# [ASSIGNED TASK]
The expected output is a copy of every line in the records with the string "SITE".

# [Source data]
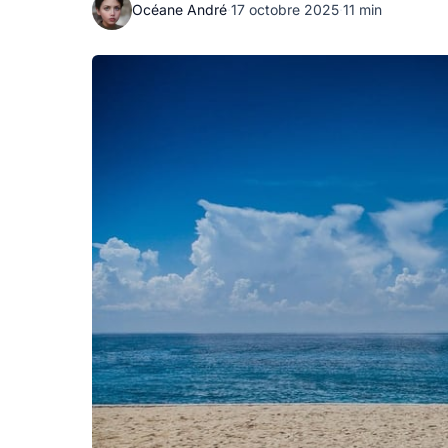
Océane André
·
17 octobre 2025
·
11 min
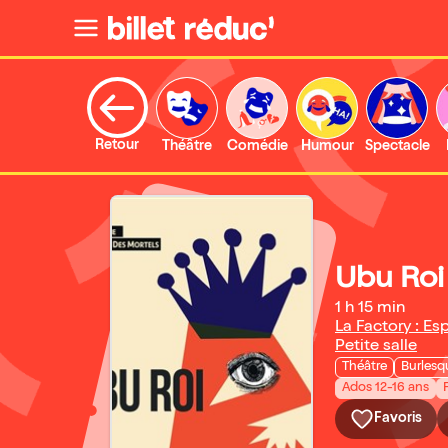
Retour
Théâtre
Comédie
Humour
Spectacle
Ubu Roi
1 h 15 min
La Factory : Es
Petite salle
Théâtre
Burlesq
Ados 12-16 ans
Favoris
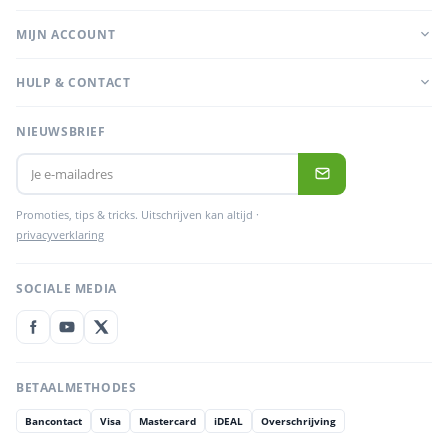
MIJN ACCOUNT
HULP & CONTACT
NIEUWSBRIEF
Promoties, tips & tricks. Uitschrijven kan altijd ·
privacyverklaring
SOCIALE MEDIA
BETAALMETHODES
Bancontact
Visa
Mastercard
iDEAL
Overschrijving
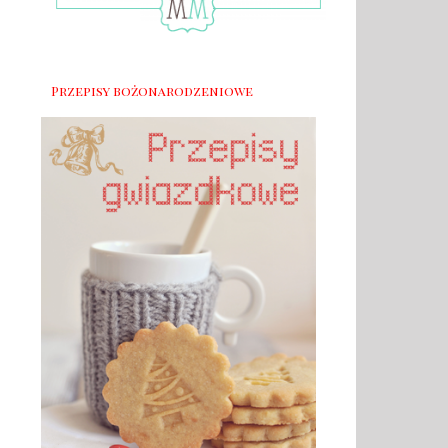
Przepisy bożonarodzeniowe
---
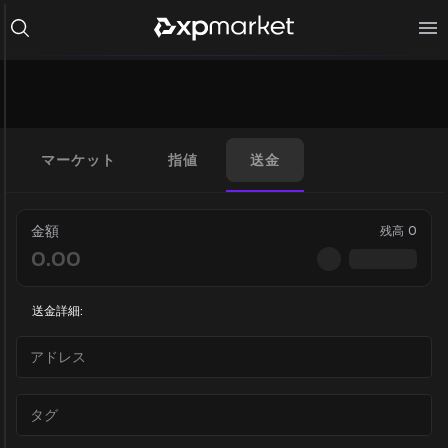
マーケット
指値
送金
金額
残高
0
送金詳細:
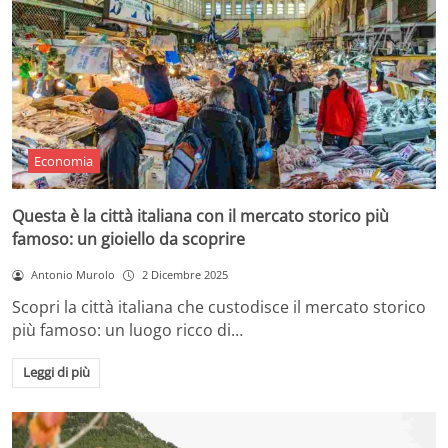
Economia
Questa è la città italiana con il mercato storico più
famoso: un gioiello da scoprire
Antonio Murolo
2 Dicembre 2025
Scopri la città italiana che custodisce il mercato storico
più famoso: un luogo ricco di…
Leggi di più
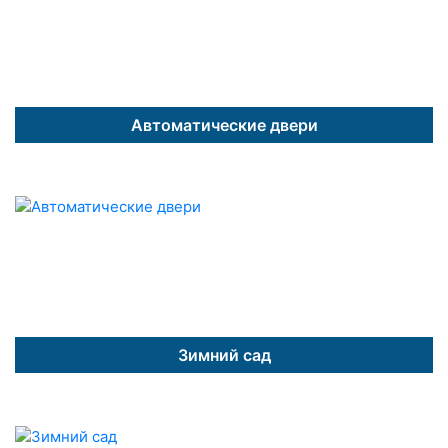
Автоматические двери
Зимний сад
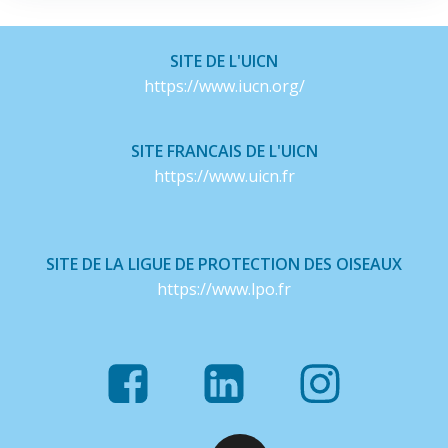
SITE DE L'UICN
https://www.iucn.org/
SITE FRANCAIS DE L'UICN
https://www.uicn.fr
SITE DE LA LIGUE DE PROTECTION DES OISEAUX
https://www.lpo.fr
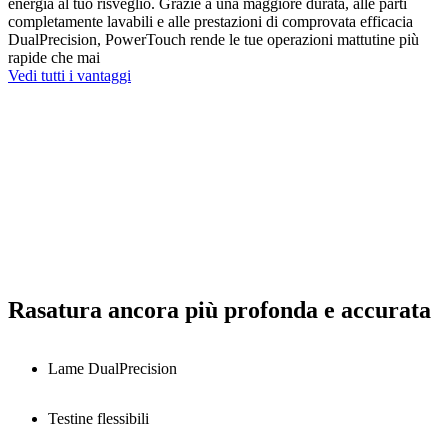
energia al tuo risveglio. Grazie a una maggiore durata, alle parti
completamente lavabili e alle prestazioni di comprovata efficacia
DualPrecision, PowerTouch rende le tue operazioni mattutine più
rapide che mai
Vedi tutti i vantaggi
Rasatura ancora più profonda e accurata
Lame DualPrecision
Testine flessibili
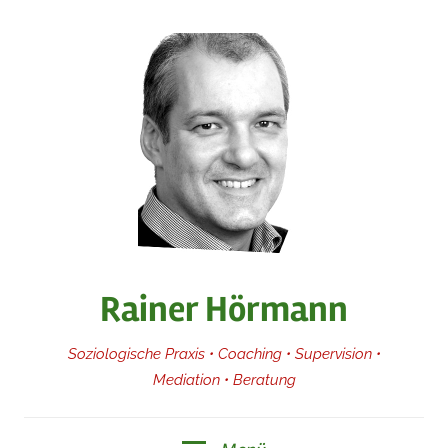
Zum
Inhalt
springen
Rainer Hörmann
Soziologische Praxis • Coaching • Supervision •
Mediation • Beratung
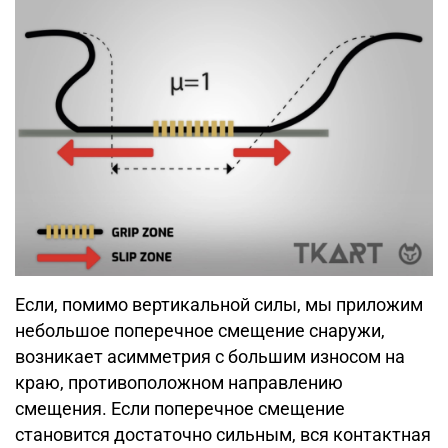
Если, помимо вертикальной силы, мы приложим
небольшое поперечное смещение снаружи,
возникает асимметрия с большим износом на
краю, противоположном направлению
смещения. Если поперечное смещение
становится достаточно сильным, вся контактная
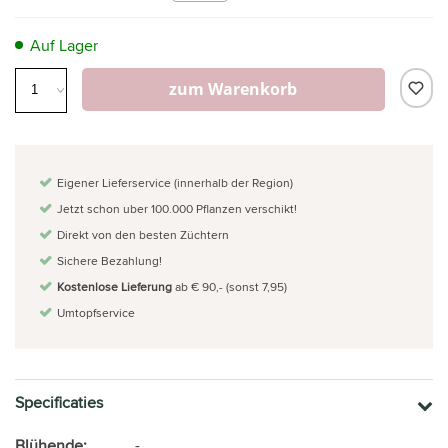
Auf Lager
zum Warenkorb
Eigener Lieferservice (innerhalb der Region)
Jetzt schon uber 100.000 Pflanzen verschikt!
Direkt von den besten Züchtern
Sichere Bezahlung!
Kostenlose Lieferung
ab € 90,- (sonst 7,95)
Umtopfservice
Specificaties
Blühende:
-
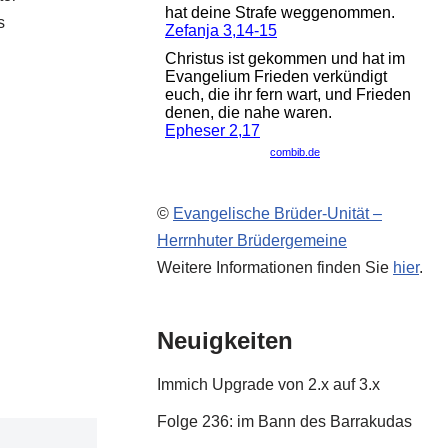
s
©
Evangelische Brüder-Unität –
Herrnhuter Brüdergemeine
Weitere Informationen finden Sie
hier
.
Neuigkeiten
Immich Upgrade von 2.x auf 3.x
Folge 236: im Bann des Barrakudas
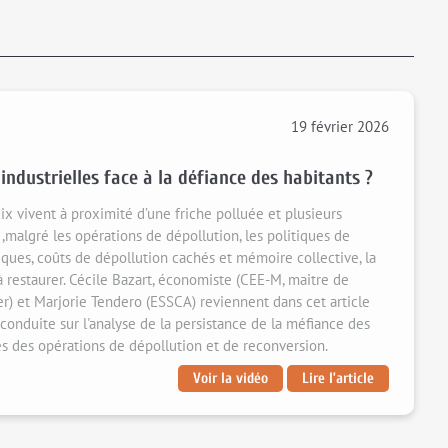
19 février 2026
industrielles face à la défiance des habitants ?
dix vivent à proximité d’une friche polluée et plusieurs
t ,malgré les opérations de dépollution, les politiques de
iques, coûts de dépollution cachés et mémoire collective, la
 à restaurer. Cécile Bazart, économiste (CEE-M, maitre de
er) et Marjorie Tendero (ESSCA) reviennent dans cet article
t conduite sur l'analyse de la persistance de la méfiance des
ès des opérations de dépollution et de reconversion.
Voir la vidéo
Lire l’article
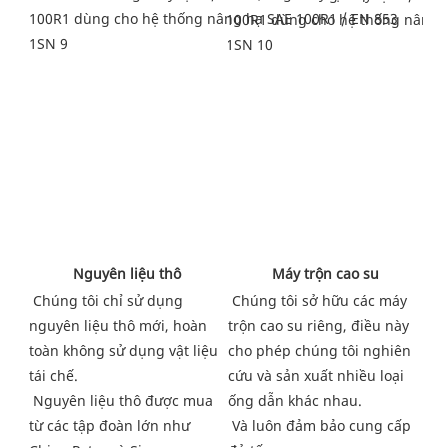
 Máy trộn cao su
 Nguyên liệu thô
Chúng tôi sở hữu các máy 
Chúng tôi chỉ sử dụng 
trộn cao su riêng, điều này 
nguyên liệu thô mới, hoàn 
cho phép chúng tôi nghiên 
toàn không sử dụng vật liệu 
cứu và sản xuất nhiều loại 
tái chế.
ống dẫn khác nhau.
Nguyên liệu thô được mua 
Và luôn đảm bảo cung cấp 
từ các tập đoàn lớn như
==
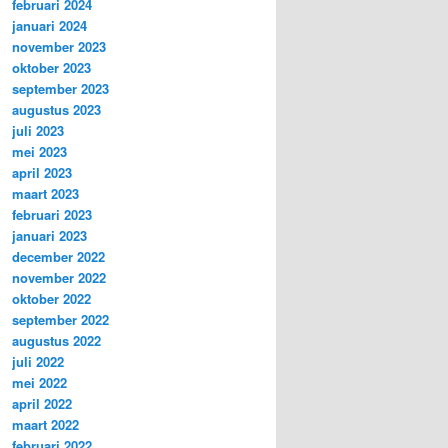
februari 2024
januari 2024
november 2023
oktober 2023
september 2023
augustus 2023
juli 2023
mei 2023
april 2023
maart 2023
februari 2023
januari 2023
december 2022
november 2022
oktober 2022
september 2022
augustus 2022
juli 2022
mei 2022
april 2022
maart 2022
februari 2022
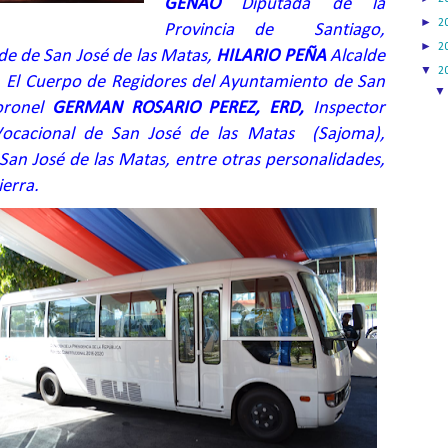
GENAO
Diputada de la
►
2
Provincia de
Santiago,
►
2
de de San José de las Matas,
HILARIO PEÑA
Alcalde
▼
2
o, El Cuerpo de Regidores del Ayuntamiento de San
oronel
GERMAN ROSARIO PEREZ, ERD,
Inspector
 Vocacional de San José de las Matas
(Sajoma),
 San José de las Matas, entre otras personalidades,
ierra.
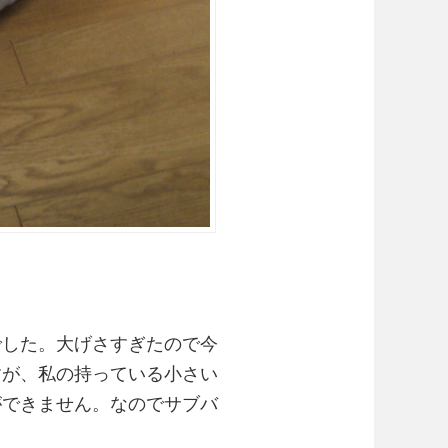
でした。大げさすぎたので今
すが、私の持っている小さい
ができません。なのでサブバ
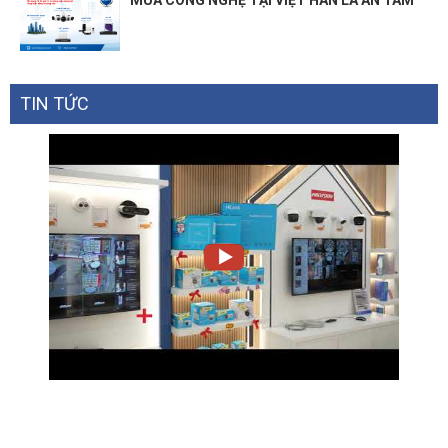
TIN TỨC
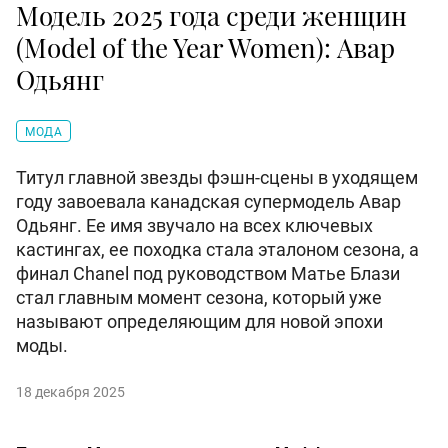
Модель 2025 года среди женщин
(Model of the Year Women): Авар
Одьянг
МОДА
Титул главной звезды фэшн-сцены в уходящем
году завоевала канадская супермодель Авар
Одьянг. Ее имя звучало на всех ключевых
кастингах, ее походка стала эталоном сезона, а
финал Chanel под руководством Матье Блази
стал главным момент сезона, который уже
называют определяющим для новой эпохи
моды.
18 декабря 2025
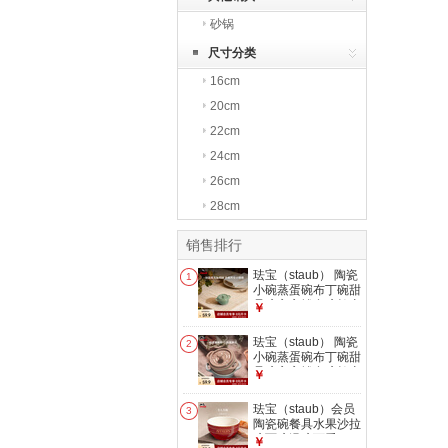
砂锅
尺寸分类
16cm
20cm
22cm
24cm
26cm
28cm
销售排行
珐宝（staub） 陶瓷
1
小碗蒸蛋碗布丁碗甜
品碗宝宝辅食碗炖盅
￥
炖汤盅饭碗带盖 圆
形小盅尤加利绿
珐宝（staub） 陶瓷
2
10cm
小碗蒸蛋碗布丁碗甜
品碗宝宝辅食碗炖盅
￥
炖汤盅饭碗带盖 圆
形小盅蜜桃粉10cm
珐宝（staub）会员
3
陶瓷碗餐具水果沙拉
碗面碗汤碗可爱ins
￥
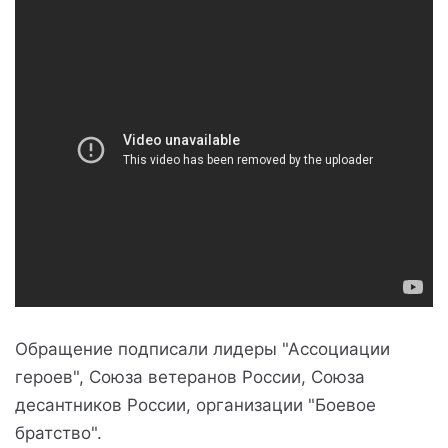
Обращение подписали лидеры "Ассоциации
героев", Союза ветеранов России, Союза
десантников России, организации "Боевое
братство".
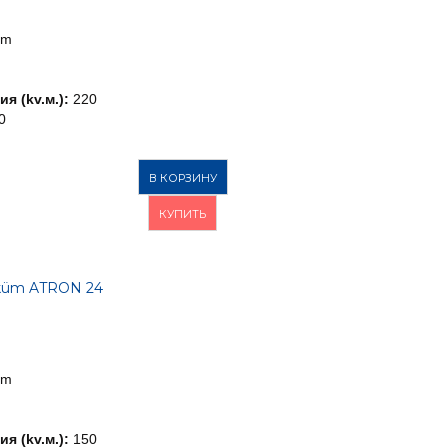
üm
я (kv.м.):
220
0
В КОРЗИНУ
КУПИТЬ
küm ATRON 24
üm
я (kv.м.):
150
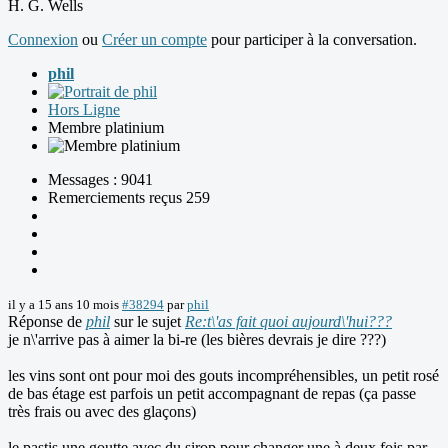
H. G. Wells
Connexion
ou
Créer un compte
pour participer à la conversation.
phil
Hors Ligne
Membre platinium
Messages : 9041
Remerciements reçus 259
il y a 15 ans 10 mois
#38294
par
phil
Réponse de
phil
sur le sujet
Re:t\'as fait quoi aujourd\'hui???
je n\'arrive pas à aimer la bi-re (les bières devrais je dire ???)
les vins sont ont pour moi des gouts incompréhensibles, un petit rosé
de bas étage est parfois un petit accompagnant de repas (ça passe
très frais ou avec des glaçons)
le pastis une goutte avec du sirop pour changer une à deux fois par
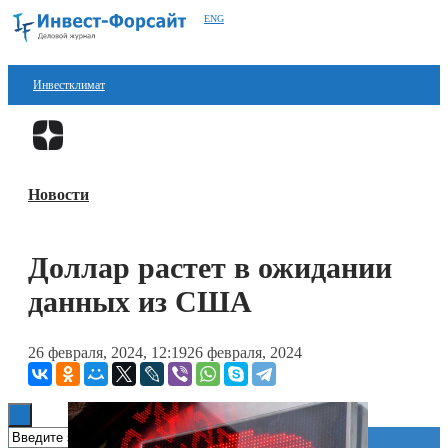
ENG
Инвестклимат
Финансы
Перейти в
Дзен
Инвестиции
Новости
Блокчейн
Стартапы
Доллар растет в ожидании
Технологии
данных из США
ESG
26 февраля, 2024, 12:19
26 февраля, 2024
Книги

# [RESPONSE]
SITE DE L'UICN
SITE FRANCAIS DE L'UICN
SITE DE LA LIGUE DE PROTECTION DES OISEAUX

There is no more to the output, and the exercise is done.